Just like the old days for Bones
Jim 'Bones' Mackay makes a brief return to the bag at the Sony Open
January 10, 2018
By Ben Everill, PGATOUR.COM
- Jim 'Bones' Mackay returns to the fairways of Waialae Country Club this week for the first time since 1992. (Sam Davis/PGA TOUR)
HONOLULU – Jim “Bones” Mackay last caddied at Waialae Country Club before Justin Thomas was born, but he was transported back in time Tuesday when he picked up the bag for the FedExCup champion.
The former long-time looper for Phil Mickelson last pounded these fairways in 1992 and has had over six months off since ending his 25-year run with the World Golf Hall of Famer.
But the more things change – the more they stay the same.
Out for a one-off week with Thomas while his regular caddie Jimmy Johnson recovers from plantar fasciitis, Mackay couldn’t help but smile as he watched over a highly-charged, friendly match involving Thomas and Tom Lovelady against Jordan Spieth and Smylie Kaufman.
Mickelson has always been famous for his pre-tournament competitive rounds against fellow TOUR pros with a spattering of trash talk always on the menu.
On Tuesday at Waialae the new breed was continuing the traditions.
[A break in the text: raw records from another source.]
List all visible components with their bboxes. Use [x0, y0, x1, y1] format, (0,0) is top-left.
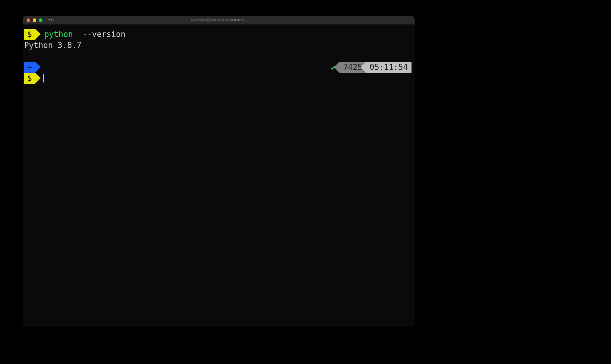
traffic-lights — [23, 18, 42, 22]
minimize-button[interactable] — [33, 18, 36, 22]
titlebar[interactable]: ⌥⌘1 seanbaier@seans-MacBook-Pro:~ — [23, 16, 415, 24]
status-time: 05:11:54 — [370, 62, 408, 73]
command-output: Python 3.8.7 — [23, 40, 415, 51]
prompt-dollar-current: $ — [27, 73, 32, 84]
prompt-dollar: $ — [27, 29, 32, 40]
right-status: ✔ 7425 05:11:54 — [327, 62, 412, 73]
terminal-body[interactable]: $ python --version Python 3.8.7 ~ ✔ — [23, 24, 415, 326]
prompt-dollar-segment-current: $ — [24, 73, 35, 84]
close-button[interactable] — [27, 18, 30, 22]
history-command-line: $ python --version — [23, 29, 415, 40]
command-argument-text: --version — [82, 30, 126, 39]
cursor — [43, 74, 44, 82]
tab-indicator: ⌥⌘1 — [48, 18, 54, 22]
history-number: 7425 — [343, 62, 362, 73]
maximize-button[interactable] — [39, 18, 42, 22]
terminal-window: ⌥⌘1 seanbaier@seans-MacBook-Pro:~ $ pyth… — [23, 16, 415, 326]
prompt-dollar-segment: $ — [24, 29, 35, 40]
prompt-dir-line: ~ ✔ 7425 05:11:54 — [23, 62, 415, 73]
blank-line — [23, 51, 415, 62]
prompt-dir: ~ — [27, 62, 32, 73]
command-program: python — [44, 30, 73, 39]
window-title: seanbaier@seans-MacBook-Pro:~ — [191, 18, 247, 22]
prompt-dir-segment: ~ — [24, 62, 35, 73]
status-time-segment: 05:11:54 — [366, 62, 412, 73]
command-argument — [78, 30, 82, 39]
current-prompt-line[interactable]: $ — [23, 73, 415, 84]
“It was nice. It was fun to feel the weight of the bag on your shoulder and even better to be part of a competitive match with a lot of talk involved,” Mackay said.
“It’s always fun as a caddie being involved in something like that. There was a little trash talking on a few putts and I really was lucky for 25 years with Phil to have those kinds of Tuesdays and Wednesdays, so to have that out here today just made it so much more fun.”Mackay said he's almost treating this week as an opportunity to do some research. (Sam Davis/PGA TOUR)
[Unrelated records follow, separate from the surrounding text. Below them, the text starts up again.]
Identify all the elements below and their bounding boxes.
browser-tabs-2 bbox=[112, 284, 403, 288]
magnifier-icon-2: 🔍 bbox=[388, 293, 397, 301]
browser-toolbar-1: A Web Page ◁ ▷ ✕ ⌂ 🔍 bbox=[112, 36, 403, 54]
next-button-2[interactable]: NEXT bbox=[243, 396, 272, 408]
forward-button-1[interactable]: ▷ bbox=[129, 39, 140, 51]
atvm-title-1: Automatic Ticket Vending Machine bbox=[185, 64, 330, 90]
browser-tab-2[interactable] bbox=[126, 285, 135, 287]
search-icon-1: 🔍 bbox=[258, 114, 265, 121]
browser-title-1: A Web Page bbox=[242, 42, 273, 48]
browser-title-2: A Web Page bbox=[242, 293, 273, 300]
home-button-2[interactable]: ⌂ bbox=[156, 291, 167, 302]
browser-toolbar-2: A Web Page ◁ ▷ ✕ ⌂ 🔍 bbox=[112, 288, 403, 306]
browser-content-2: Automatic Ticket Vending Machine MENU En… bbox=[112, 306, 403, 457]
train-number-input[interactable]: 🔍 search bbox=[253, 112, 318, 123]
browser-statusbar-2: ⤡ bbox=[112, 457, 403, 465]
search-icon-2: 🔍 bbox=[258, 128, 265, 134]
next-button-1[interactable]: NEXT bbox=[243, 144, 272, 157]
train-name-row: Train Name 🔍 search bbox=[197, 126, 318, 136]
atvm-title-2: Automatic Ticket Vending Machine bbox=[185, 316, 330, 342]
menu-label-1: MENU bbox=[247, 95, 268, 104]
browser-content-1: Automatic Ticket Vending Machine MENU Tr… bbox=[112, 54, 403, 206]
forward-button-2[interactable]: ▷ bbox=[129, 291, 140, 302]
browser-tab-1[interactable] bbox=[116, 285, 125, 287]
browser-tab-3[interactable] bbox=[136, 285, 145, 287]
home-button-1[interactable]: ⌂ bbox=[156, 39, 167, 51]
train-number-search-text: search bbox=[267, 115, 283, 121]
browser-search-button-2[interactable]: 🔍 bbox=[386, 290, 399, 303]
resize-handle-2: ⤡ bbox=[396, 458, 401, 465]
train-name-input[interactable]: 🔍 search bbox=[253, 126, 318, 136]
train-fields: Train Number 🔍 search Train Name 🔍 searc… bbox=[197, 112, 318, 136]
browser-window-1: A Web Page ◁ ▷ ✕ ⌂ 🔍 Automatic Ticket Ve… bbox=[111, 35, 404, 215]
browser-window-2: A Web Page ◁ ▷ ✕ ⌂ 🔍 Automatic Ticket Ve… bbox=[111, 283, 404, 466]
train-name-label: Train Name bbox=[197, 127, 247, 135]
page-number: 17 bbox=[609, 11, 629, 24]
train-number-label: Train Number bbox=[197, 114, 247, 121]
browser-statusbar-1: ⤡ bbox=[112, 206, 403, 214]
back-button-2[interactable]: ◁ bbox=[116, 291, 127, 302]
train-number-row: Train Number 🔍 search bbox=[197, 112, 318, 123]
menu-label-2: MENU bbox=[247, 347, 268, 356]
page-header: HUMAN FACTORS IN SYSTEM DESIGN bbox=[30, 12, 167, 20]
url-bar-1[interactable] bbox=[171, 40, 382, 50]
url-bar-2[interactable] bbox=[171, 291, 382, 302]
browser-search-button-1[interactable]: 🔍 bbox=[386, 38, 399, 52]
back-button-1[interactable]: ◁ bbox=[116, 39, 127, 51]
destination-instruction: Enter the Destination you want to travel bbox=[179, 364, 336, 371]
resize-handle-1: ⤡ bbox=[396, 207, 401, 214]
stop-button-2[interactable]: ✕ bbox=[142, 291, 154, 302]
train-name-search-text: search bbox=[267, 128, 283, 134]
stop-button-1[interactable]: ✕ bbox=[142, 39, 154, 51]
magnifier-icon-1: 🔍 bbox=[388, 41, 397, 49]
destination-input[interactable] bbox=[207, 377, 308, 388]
While certainly a fun match, it also was serious business. When Spieth’s drive on Waialae’s par-5 9th – the last hole of their match – skipped through a bunker, the other players couldn’t help but shake their heads.
“Of course, for the golden child,” one remarked cheekily.
When his approach shot pulled left and appeared dead, Thomas and Lovelady had the advantage.
But Spieth noticed his ball came to rest in ground under repair and campaigned for multiple free drops thanks to grandstand and cart path issues. Thomas acquiesced somewhat begrudgingly and Spieth knocked his third to inside 15 feet.
Amazingly, he lipped out the putt and Thomas and Lovelady survived.
Not content with the competition being over, the foursome began trying to throw golf balls from the edge of the green towards the cup. Such is the competitive nature bred into the young stars.
Mackay couldn’t help but smile thinking of the countless players Mickelson had tried to take down over the years in similar circumstances.
But while it was certainly nostalgic, Mackay has no plans to make a habit of caddying again.
He has become a successful on-course reporter for Golf Channel and NBC since parting with Mickelson in June last year and already provides a unique perspective of the players having spent so long inside the ropes.
“It is almost like doing some really close-up research in a sense,” he said of this week. “As we all know, Justin is such an incredibly likeable person and it’s going to be fun to be around him and watch him play from a few feet away.
“All of these young guys that are at the top of the game on the PGA TOUR, they are just incredible players and it is a joy to watch.
“This week, I just want to go out there and stay out of Justin’s way.”